Eye surgery hopes dashed Patients suffer complications after Cuba
published: Saturday | May 27, 2006
Yahneake Sterling, Staff Reporter
LESS THAN a year after the 'Miracle Operation' programme, which allows
Jamaicans with serious eye problems to visit Cuba free of charge to
receive treatment from that nation's top ophthalmologists, several
patients are now suffering from serious complications.
According to Dr. Albert Lue, head of the ophthalmology department at
Kingston Public Hospital (KPH), several patients who have received eye
surgery in Cuba are experiencing poor visual activity.
"The main complication that is causing this problem is the cornea," Dr.
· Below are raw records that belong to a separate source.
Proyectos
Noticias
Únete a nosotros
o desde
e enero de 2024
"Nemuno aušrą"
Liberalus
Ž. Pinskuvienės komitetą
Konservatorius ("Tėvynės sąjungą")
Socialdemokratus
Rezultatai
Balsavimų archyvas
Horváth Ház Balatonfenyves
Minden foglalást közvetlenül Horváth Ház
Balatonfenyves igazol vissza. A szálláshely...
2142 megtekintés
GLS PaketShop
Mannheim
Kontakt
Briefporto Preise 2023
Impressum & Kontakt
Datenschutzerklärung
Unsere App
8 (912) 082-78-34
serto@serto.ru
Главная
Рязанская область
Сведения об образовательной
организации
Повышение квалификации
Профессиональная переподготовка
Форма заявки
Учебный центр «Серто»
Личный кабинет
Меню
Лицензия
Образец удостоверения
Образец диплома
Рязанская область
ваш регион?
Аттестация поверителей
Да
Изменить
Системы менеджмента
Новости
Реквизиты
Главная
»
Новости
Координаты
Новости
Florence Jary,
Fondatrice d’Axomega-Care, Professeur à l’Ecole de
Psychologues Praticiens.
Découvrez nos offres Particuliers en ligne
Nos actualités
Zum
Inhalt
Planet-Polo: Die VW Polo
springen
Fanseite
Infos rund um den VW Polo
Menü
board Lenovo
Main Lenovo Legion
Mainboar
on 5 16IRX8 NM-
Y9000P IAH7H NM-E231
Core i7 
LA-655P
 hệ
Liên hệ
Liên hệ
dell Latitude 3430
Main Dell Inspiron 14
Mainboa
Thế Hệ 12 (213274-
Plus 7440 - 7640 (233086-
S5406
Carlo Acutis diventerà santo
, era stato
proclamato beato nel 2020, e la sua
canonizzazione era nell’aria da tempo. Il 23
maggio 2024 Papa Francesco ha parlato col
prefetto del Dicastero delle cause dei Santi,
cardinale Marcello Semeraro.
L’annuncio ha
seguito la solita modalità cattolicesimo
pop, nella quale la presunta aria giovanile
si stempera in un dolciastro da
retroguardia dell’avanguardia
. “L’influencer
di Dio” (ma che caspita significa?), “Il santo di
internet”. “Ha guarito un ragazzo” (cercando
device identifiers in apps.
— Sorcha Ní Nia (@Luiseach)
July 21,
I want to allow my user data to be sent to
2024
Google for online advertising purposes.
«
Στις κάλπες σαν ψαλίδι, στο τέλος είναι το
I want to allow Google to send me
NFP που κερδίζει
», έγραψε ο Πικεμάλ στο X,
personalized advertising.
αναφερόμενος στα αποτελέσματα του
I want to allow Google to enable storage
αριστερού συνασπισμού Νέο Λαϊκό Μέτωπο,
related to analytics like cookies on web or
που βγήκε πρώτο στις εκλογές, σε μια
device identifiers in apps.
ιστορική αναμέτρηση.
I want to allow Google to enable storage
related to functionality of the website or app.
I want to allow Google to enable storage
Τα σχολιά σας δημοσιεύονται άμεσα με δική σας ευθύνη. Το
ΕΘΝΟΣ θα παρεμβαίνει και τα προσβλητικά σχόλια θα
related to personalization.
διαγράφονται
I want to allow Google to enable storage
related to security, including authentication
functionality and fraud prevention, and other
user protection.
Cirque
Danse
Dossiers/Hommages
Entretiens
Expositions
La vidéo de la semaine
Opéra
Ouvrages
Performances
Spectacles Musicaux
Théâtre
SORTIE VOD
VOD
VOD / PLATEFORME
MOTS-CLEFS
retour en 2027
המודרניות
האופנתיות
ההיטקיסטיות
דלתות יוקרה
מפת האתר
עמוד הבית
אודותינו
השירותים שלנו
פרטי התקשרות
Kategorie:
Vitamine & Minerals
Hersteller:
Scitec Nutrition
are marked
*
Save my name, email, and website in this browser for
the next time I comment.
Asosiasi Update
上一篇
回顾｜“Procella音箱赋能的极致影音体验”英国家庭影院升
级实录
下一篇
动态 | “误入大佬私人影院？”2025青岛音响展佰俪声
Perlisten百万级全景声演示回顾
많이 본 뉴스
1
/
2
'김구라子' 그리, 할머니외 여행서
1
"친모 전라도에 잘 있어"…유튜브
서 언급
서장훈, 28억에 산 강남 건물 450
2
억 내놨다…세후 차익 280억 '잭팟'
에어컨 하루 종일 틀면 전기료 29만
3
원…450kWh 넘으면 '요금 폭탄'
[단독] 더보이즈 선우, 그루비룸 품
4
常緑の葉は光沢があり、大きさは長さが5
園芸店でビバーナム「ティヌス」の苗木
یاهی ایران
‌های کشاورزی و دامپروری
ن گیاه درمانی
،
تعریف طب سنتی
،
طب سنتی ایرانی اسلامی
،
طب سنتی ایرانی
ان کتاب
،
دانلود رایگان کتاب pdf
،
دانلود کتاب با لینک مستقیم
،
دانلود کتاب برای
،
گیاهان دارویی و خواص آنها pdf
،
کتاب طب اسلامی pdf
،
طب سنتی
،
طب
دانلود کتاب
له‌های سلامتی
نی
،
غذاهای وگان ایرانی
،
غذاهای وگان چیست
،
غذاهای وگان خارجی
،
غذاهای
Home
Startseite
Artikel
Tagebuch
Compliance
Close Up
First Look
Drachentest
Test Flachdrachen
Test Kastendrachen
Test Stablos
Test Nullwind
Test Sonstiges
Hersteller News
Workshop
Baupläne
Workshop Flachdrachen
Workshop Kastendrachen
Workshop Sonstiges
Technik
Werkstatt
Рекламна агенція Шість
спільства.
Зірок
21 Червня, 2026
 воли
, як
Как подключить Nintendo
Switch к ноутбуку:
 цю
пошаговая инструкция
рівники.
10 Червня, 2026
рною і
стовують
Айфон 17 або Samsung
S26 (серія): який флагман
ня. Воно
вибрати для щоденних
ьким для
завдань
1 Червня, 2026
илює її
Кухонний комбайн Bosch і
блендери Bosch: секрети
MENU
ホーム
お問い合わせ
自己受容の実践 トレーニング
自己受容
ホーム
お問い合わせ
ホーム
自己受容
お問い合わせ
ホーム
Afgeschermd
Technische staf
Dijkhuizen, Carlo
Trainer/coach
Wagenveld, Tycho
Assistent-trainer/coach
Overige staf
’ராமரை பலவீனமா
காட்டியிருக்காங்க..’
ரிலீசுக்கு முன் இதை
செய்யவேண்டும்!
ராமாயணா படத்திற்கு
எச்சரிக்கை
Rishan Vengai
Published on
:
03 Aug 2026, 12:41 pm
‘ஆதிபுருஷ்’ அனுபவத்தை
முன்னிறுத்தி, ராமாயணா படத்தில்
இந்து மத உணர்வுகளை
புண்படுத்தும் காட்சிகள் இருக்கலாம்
Lue said. "The front of the eye gets very cloudy and this is usually
because of poor surgical techniques."
He said that in a survey of 60 patients who recently returned to
Jamaica, three persons are now visually impaired, while 14 are suffering
serious corneal damage.
George Foster, a 70-year-old participant in the 'Miracle Operation',
told The Gleaner that, prior to the surgery to remove his cataract, he
was only able to see from his left eye.
"Since I come back, I can see from the right eye but I can't see from
the left," the retired mason said.
He said that, since his return in February, he has visited the KPH more
than six times and there has still been no improvement in his once 'good
left eye'. He claimed he was not aware of the risks that were involved
in the surgery at the time.
"I was (so) glad to get it dealt with that, even if they had told me of
the risks, I would have still gone," he, however, added.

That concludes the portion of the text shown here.